EVEREST
Darsteller:  Josh Brolin, Jake Gyllenhall, Jason Clarke, Keira Knightley, Emily Watson
Regie:  Baltasar Kormákur
Dauer:  121 Minuten
FSK:  freigegeben ab 12 Jahren
Website:  www.everest-film.de
 

Es herrscht geradezu ausgelassene Stimmung am Flughafen von Kathmandu, als die bunt zusammengewürfelte Reisegruppe im Frühjahr 1996 zusammenkommt. Irgendwie einer Klassenfahrt vergleichbar, man kennt und schätzt sich mehr oder weniger, und doch kann auch die hundertste Frotzelei den Respekt vor dem bevorstehenden Abenteuer nicht überdecken. Sie alle haben bei „Adventure Consultants“ gebucht: einmal Gipfel Mount Everest hin und zurück. Dass es für manche beim Hin bleiben soll, ahnt da noch keiner.

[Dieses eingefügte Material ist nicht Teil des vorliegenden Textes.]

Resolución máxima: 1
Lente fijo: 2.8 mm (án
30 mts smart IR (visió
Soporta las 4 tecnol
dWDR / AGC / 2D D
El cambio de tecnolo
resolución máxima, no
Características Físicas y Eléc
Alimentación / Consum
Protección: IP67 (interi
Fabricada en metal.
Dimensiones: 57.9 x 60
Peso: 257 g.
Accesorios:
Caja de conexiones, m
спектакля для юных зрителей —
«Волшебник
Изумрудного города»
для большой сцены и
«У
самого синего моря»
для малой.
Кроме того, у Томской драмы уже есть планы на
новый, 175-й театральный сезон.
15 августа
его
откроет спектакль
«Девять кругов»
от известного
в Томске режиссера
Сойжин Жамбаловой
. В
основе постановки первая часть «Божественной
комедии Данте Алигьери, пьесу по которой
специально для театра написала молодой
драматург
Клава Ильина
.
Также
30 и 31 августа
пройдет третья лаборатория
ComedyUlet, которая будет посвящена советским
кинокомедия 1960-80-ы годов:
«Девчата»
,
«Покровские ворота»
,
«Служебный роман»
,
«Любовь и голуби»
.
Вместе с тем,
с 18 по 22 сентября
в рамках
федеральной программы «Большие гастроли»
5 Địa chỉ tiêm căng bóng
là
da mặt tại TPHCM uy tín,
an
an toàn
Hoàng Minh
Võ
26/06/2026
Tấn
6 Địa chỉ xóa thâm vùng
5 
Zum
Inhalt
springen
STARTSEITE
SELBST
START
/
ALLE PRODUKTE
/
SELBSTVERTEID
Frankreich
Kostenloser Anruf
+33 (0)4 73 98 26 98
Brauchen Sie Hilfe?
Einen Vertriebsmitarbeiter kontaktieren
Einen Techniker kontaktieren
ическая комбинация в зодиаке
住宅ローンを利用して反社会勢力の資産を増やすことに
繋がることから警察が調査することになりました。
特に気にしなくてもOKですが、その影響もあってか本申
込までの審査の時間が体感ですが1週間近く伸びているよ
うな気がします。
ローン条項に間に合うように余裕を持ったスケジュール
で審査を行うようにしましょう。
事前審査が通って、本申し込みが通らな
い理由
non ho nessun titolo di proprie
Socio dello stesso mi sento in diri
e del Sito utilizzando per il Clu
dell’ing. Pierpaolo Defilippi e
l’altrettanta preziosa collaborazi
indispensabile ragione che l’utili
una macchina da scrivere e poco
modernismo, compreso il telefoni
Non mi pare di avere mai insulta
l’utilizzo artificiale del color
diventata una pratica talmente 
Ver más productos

Baltasar Kormákur („2 Guns“, „Contraband“) nimmt sich hier einer realen Tragödie im Himalya an, die bei weitem kein Einzelfall war, aber in ihrem Ablauf doch einige Kontroversen auslöste, da sich unter den Opfern sogar erfahrene Bergführer befanden. Aber von vorn: Die mehr oder weniger bergerfahrenen Naturburschen haben sich für ungefähr 20000 Dollar in die Expedition eingekauft und sind nun aus den unterschiedlichsten Gründen auf dem Weg zum Dach der Welt. Eines aber eint die Abenteuerlustigen allesamt: Sie wollen alle ihre eigenen Grenzen entdecken. Und an die sollen sie schon sehr bald stoßen, als sie das Höhenlager erreichen, das ja schon weit in der sogenannten Todeszone liegt, in der von einem längeren Aufenthalt dringend abgeraten wird. Das alles ist durch gründliche Recherchen sehr schön rekonstruiert und tatsächlich trägt der Spannungsbogen durch das sich schon da anhand organisatorischer Unzulänglichkeiten abzeichnende Unheil erstaunlich gut, sei es auch nur aus Neugier über den Verlauf der Ereignisse.

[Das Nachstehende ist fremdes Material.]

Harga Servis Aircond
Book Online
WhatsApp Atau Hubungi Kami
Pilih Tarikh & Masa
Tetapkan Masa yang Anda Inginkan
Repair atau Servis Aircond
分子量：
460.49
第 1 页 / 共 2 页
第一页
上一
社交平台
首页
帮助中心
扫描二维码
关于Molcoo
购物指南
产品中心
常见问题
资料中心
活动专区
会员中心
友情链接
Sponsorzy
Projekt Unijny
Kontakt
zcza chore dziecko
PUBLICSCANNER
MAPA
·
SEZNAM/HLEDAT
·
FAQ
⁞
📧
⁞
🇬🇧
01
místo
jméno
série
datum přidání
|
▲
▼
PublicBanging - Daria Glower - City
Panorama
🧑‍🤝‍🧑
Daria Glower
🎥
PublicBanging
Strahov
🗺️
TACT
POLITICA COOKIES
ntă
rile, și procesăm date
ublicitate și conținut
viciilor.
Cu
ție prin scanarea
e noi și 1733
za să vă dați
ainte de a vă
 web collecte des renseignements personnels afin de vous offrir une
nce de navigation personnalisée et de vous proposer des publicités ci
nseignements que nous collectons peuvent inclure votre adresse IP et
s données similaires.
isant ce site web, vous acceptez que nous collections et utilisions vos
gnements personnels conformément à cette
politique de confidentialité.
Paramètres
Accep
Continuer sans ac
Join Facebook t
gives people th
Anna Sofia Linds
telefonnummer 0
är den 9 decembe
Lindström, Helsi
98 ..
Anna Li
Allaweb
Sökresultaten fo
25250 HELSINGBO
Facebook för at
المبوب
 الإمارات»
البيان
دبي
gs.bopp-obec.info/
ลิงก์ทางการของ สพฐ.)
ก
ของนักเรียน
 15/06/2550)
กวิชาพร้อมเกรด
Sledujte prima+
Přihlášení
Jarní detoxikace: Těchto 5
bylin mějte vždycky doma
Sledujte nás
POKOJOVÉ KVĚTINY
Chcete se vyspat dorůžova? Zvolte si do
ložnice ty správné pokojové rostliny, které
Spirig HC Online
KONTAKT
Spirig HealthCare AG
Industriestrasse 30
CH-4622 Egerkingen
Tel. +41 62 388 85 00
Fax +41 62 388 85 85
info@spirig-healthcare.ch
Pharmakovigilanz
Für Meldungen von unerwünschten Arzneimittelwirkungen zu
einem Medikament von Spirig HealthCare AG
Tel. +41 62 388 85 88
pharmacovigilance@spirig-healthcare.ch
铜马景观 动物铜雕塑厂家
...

Was kommt, ist auch für den Unwissenden genauso vorhersehbar wie durch 3D-Technik spektakulär anzuschauen. Das Unwetter bricht über die Bergsteiger herein, deren Fehlerkette von miserablem Zeitmanagement bis zur schlechten Sauerstoffversorgung gnadenlos aufgedeckt wird, denn der Berg verzeiht nicht. Schade nur, dass bei allem noch so detaillierten Erkenntnisgewinn über die Tücken der Südroute zum Everest und atemberaubenden Bildern die Beziehung zu den Opfern weitgehend auf der Strecke bleibt. Allenfalls kann man wie eingangs erwähnt die jeweilige Gemütsverfassung der Abenteurer nachempfinden, Mitgefühl aber erzeugt das deswegen noch lange nicht.

So bleibt es leider beim rasanten aber simplen Actiondrama, das zwar kurzweilig inszeniert ist, sich jedoch zu sehr auf den zeitlichen Ablauf des anerkanntermaßen beeindruckenden Geschehens konzentriert. Nur angedeutet wird die Problematik des Tourismus in Extremregionen genauso wie die zweifelhafte Entscheidungsfindung zum Wohle der prosperierenden Reiseunternehmen, was ein gewaltiges Potenzial ungenutzt lässt.